Imagine if you suddenly found a roll of film you hadn’t seen since you used it nearly 60 years ago. That’s essentially what happened to Paul McCartney, who captured a treasure trove of 35mm photography during The Beatles’ heyday that will be shared in an upcoming book titled 1964: Eyes of the Storm.
Out June 13th via Liveright, 1964: Eyes of the Storm compiles 275 photographs McCartney took near the end of 1963 and beginning of 1964, just as Beatlemania caught on like wildfire in the United States. Captured in Liverpool, London, Paris, New York, Washington, D.C., and Miami, the photos convey the “pandemonium” in which Paul, John, George, and Ringo found themselves in — say it with us now — the eye of a storm. Pre-orders are ongoing.
“Anyone who rediscovers a personal relic or family treasure is instantly flooded with memories and emotions, which then trigger associations buried in the haze of time,” McCartney writes in a statement. “This was exactly my experience in seeing these photos, all taken over an intense three-month period of travel, culminating in February 1964. It was a wonderful sensation to be plunged right back. Here was my own record of our first huge trip, a photographic journal of The Beatles in six cities, beginning in Liverpool and London, followed by Paris (where John and I had been ordinary hitchhikers three years before), and then what we regarded as the big time, our first visit as a group to America.”

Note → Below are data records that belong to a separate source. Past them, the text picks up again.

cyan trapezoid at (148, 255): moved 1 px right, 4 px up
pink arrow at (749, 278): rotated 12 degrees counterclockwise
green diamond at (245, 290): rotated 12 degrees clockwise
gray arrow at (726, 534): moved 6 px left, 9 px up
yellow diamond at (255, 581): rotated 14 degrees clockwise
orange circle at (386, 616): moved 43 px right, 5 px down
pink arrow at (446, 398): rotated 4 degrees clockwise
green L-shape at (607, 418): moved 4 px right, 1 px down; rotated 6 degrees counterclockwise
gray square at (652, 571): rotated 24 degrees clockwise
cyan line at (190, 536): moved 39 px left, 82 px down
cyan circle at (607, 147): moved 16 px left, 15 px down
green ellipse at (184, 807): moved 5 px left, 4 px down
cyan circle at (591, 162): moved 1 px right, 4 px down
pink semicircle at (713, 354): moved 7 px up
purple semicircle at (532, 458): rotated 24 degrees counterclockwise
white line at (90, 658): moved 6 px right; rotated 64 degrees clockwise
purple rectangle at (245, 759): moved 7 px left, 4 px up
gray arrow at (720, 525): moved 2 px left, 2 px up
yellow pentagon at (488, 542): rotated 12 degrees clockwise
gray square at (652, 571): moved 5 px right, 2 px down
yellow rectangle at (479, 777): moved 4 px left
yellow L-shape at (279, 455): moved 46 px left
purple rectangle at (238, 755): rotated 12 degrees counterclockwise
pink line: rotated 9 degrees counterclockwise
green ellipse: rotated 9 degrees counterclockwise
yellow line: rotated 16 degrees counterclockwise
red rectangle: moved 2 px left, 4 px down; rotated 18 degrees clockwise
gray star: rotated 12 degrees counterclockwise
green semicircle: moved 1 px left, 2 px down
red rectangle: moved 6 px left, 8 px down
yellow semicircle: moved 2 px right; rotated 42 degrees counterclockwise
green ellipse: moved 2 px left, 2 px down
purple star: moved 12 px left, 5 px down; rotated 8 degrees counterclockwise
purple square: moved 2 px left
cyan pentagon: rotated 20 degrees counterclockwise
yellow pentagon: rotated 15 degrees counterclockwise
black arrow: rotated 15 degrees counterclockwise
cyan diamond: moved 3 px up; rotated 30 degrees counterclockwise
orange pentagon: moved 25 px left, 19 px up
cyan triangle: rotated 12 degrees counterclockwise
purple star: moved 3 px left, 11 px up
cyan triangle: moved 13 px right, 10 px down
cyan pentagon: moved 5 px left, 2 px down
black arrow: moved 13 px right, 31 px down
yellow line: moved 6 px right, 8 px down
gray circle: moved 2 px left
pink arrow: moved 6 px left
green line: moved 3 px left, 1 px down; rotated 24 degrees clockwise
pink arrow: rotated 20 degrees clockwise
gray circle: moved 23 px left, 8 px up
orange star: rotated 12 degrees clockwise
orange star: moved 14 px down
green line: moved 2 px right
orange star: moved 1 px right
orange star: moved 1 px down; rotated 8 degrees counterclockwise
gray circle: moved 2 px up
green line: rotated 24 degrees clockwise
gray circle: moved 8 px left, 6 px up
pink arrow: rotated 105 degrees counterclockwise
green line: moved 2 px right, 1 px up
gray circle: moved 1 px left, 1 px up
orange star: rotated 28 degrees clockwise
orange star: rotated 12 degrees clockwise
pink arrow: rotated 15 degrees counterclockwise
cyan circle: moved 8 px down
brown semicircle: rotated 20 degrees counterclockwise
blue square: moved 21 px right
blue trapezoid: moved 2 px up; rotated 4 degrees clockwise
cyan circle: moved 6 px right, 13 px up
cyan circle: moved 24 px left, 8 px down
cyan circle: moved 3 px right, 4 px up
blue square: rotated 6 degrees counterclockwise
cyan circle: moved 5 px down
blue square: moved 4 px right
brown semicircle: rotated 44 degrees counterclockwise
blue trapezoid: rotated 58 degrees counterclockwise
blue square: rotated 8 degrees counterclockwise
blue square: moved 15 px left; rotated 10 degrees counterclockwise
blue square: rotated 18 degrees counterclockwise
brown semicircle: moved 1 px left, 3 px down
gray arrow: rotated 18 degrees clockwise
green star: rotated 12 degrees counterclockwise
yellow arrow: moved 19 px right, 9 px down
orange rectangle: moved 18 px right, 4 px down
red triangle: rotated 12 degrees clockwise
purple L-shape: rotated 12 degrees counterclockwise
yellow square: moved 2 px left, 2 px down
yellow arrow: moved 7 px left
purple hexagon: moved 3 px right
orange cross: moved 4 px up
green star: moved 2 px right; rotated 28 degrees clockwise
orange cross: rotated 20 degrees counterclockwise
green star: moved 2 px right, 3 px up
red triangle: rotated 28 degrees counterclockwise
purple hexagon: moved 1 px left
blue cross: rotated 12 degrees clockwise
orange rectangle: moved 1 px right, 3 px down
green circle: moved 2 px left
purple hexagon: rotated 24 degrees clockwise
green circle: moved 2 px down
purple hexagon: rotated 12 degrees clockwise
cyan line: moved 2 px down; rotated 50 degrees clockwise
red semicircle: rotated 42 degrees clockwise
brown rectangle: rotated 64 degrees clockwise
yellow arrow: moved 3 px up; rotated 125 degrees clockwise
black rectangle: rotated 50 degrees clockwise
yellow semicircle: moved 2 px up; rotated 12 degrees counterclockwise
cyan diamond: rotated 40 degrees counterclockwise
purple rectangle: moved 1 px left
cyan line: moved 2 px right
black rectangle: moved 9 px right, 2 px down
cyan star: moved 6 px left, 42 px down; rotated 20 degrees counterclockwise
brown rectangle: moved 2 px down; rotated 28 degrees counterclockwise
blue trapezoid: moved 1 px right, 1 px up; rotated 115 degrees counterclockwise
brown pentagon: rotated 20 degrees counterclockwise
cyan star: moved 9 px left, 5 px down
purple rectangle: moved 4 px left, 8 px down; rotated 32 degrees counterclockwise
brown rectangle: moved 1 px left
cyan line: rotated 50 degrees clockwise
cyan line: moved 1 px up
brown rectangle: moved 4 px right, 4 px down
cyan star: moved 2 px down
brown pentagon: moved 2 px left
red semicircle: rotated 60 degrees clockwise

1964: Eyes of the Storm comes complete with a foreword by McCartney as well as Beatleland, an introduction by Harvard historian and New Yorker essayist Jill Lepore. Check out a trailer for the book below.
McCartney’s daughter Mary McCartney delved into the history of one of the world’s most famous musical landmarks in If These Walls Could Sing, the new Disney+ documentary about Abbey Road Studios. The ex-Beatle also recently teamed up with Dolly Parton on the country icon’s upcoming album Rock Star, an album of rock covers.